GOAL OF THE EXERCISE:
If a line of the data below contains the string "there", copy it into your answer.

PROVIDED DATA:
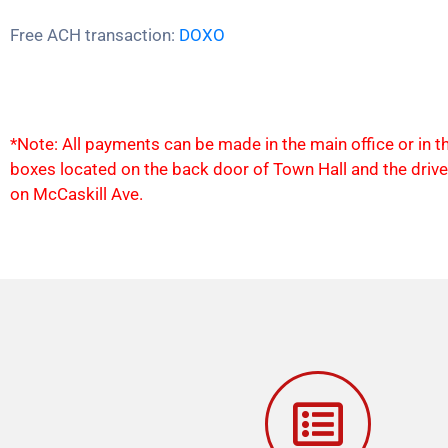
Free ACH transaction:
DOXO
*Note: All payments can be made in the main office or in 
boxes located on the back door of Town Hall and the driv
on McCaskill Ave.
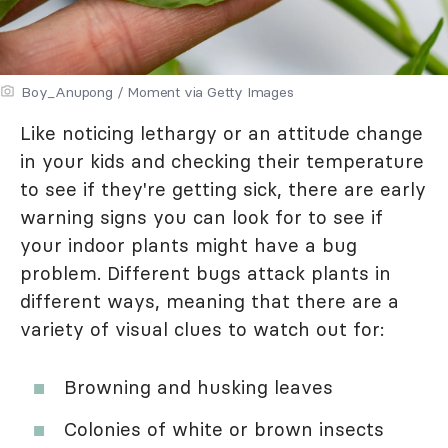
Boy_Anupong / Moment via Getty Images
Like noticing lethargy or an attitude change
in your kids and checking their temperature
to see if they're getting sick, there are early
warning signs you can look for to see if
your indoor plants might have a bug
problem. Different bugs attack plants in
different ways, meaning that there are a
variety of visual clues to watch out for:
Browning and husking leaves
Colonies of white or brown insects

EXERCISE ANSWER:
to see if they're getting sick, there are early
different ways, meaning that there are a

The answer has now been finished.